What is 'logs'? Is that the stdout/stderr or separate files? Can you explain how BuildQualityChecks works? Why can it detect warnings-including-sourcepaths for MSBuild-based tasks but only raw warnings for every other task? The raw-warning contains all the information that is needed. And even for MSBuild-based tasks it does not display the linenumber and columnnumber.

ReneSchumacher commented 4 years ago

Hi @gerwinjansen,

Build Quality Checks is not designed to display warnings created by other tasks. It's purpose is to simply count warnings and compare the current count with defined thresholds (either fixed value or the warning count from a previous build) to decide whether or not to break the build.

Every issues (warnings and errors) that is correctly logged by a task with the logging command you mentioned is displayed in the build summary automatically. That is the purpose of those logging commands. Thus, there's no need to repeat that information again which is the reason why we don't display any line or column information.

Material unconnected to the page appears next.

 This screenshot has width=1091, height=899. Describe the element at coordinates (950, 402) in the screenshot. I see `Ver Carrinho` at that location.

I believe that you are talking about the warning statistics. The purpose of those is to give a summary of warning changes in specific code files (or arbitrary files when using the warning file evaluation). So instead of listing all details for all warnings in a file, we just show files that have either more or less warnings compared to the previous build.

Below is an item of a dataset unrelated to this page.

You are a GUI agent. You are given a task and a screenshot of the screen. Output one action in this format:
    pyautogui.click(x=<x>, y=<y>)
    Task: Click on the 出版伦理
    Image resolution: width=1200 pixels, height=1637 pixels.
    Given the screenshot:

What are you expecting to see?

Btw: we only run statistics analysis for MSBuild and StyleCop since we parse the actual warnings from the tool itself, not the logging commands. This is because in the past logging commands were not written to the log file so there was no easy way to grab them. We could update our task to run a logging command analysis, but we'll have to think about backwards compatibility.

ReneSchumacher commented 4 years ago

Hi @mdwhitten,

first, I have to apologize that it took us so long to work on your feedback. It was sitting on our backlog but there was always something else to do. Good news is that we were able to create a generic solution now that works for all tasks or scripts that use our logging commands similar to what you do in your PowerShell script. Your files should now properly show up in the statistics section of the extension summary.

As this issue is resolved now I'm going to close it. Nevertheless, please feel free to add additional comments or open new issues if you still have problems getting statistics from your pipeline.

Happy building, René

mdwhitten commented 4 years ago

That's great! Thank you for getting back to me and for creating the generic solution. I will happily use this in my pipelines now.